Supplied records ::
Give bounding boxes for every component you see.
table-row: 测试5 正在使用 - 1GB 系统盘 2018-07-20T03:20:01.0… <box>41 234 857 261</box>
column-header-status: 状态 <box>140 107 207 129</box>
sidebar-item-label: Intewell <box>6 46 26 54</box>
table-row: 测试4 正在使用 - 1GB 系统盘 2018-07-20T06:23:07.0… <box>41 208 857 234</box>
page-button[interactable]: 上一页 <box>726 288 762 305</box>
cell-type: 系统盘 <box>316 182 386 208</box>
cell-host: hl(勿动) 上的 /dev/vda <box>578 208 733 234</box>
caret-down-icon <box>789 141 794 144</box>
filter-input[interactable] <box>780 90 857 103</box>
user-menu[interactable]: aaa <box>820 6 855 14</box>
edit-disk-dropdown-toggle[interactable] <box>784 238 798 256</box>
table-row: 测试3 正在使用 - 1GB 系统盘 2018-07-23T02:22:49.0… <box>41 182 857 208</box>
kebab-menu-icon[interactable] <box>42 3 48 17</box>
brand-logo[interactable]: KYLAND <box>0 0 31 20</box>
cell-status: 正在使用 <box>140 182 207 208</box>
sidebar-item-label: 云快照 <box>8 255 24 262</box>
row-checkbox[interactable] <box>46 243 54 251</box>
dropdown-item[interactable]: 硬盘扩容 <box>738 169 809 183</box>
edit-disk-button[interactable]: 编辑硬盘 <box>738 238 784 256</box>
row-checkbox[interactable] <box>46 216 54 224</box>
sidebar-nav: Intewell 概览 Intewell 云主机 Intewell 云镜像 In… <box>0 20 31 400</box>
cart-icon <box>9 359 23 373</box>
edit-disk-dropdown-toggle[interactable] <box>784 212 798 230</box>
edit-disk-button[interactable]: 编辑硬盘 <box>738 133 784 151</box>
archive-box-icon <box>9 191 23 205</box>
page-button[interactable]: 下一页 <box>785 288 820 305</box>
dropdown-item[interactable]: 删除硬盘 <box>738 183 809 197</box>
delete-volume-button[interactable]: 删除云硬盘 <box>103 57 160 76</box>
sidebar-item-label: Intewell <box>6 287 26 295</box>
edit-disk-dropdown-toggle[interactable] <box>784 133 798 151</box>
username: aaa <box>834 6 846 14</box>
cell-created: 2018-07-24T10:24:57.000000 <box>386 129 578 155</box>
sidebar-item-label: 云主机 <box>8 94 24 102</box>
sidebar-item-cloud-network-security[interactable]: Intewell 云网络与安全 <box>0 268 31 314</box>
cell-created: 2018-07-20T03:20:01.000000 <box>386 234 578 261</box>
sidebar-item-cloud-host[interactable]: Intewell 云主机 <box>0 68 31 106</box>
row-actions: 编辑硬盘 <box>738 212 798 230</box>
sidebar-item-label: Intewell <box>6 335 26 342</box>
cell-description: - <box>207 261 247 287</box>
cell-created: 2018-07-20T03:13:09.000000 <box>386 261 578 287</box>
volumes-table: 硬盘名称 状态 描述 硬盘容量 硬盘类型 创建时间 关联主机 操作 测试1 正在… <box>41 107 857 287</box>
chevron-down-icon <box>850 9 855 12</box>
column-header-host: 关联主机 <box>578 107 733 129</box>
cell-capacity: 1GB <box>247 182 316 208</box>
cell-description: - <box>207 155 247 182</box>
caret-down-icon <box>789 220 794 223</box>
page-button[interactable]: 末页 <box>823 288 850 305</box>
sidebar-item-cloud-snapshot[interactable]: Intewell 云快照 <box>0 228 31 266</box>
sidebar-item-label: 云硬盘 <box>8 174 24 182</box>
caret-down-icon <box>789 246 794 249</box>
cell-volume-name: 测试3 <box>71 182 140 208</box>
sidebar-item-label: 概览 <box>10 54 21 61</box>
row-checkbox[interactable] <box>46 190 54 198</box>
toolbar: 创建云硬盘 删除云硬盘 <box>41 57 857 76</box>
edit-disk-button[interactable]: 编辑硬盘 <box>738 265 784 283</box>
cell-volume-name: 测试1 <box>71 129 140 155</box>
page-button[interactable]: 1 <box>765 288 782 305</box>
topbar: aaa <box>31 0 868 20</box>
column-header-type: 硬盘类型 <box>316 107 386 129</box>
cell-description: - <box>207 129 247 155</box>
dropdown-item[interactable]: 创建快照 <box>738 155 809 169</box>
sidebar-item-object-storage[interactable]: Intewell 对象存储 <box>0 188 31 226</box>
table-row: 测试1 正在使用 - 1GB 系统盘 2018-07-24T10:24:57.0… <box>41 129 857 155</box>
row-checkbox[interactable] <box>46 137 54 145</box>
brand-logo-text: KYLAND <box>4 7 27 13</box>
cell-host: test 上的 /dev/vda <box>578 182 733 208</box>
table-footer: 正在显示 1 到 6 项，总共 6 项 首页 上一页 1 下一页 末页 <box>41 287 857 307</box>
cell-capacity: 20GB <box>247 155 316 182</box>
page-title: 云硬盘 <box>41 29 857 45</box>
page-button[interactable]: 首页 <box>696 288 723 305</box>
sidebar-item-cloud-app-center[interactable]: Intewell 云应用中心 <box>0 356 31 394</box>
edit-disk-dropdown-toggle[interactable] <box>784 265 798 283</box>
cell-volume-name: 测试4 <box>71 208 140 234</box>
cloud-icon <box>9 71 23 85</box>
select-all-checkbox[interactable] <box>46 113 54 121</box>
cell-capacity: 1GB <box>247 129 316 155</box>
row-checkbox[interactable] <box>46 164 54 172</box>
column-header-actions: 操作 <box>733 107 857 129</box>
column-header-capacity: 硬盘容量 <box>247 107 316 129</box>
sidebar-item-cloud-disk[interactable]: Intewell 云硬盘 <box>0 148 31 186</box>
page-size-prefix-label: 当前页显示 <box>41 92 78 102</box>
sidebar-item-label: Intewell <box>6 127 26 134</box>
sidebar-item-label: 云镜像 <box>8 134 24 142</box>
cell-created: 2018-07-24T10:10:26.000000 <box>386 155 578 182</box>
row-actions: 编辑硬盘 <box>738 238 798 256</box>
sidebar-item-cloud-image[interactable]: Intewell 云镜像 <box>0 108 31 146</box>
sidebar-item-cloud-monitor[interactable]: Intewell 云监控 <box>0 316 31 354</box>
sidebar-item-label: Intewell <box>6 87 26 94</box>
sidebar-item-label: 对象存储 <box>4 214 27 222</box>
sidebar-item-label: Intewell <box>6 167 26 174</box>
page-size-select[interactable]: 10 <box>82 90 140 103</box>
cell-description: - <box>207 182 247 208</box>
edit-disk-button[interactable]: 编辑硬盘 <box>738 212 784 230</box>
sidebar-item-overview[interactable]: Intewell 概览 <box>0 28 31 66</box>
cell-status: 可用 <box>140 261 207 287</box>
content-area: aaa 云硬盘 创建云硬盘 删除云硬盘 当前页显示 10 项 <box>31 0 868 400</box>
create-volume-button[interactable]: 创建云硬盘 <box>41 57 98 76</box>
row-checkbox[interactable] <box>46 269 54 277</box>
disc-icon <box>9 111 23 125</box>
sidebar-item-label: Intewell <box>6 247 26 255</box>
--
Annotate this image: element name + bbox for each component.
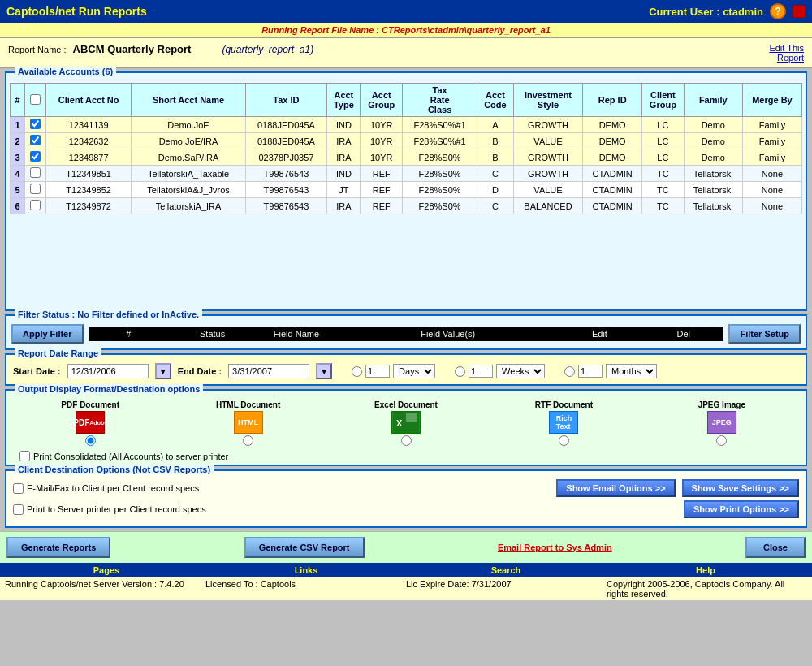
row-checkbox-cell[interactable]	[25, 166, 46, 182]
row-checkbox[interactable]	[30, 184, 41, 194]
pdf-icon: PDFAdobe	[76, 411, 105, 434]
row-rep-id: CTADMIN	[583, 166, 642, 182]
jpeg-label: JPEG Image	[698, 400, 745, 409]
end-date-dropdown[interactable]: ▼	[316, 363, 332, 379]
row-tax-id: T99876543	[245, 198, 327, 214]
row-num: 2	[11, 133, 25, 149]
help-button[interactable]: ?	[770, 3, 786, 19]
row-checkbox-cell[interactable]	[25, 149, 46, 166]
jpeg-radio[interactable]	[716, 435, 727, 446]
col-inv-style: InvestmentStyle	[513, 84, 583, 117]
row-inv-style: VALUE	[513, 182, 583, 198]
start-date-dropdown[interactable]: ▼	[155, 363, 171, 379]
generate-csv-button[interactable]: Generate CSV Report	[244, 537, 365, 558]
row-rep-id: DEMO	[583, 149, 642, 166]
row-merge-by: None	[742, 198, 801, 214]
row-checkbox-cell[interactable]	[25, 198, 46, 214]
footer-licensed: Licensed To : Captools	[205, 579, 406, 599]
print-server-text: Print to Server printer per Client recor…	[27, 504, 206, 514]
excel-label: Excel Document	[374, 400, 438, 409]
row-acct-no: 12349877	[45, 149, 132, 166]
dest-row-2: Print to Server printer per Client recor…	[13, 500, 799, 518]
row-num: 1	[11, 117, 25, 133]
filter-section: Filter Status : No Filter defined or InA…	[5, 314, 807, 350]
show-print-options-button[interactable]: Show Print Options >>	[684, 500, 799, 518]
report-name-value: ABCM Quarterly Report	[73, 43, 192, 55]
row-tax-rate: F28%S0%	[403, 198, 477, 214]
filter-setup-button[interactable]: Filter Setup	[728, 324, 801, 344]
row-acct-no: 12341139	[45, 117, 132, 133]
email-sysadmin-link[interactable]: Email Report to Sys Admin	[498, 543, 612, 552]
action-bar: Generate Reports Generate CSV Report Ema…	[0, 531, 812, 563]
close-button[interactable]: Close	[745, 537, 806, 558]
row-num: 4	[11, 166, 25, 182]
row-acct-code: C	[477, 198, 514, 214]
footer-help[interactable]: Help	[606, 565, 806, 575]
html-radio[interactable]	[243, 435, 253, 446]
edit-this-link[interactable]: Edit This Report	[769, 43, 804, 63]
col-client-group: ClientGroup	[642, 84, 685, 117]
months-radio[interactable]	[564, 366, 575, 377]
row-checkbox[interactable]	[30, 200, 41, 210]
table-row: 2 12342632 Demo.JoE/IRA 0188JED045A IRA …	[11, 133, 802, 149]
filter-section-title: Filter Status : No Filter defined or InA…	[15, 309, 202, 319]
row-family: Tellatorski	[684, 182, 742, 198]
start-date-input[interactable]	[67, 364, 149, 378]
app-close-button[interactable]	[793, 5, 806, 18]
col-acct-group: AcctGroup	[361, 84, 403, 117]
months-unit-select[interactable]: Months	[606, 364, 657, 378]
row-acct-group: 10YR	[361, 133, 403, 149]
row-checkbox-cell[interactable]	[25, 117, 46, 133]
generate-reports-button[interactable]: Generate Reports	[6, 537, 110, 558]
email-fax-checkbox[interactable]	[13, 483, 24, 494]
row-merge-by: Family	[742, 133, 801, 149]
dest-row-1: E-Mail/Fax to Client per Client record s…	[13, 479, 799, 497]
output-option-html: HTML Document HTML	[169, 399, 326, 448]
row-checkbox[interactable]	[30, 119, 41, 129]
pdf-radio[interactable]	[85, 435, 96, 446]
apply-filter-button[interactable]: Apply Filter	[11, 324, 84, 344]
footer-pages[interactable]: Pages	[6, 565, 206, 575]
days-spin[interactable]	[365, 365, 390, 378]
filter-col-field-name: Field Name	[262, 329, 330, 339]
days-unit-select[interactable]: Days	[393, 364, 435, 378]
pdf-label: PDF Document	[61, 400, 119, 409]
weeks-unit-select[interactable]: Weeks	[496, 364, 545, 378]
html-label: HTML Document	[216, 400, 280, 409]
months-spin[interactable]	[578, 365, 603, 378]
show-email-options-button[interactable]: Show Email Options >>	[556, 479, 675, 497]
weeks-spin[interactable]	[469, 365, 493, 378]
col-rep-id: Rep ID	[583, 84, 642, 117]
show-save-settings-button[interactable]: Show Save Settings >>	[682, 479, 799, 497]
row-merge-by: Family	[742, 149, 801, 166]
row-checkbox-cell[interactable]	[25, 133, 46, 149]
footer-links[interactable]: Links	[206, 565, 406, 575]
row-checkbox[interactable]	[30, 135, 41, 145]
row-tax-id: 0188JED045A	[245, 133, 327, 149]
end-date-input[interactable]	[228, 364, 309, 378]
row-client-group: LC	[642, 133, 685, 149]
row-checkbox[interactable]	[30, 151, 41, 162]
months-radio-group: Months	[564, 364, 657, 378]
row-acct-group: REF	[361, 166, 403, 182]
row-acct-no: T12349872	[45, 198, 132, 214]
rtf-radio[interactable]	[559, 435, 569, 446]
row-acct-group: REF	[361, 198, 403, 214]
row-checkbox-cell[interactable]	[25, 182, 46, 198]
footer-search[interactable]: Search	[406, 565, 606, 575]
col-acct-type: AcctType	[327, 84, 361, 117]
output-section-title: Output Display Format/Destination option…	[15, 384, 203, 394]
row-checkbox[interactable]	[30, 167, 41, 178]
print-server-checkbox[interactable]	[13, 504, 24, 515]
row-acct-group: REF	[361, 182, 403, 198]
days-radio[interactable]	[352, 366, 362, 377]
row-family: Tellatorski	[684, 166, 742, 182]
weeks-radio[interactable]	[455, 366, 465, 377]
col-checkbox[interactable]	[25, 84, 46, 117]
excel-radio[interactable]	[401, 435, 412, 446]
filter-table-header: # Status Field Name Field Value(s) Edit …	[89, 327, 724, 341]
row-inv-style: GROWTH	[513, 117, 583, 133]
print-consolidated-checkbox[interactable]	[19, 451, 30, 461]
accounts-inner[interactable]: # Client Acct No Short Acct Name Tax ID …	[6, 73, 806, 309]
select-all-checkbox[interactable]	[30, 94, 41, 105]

Instructions to follow ::
For this exercise, gather every line of the data that contains the word "title".

Reply ::
page-title: 云硬盘 <box>41 29 857 45</box>
filter-section-title: Filter Status : No Filter defined or InA…	[15, 309, 202, 319]
output-section-title: Output Display Format/Destination option…	[15, 384, 203, 394]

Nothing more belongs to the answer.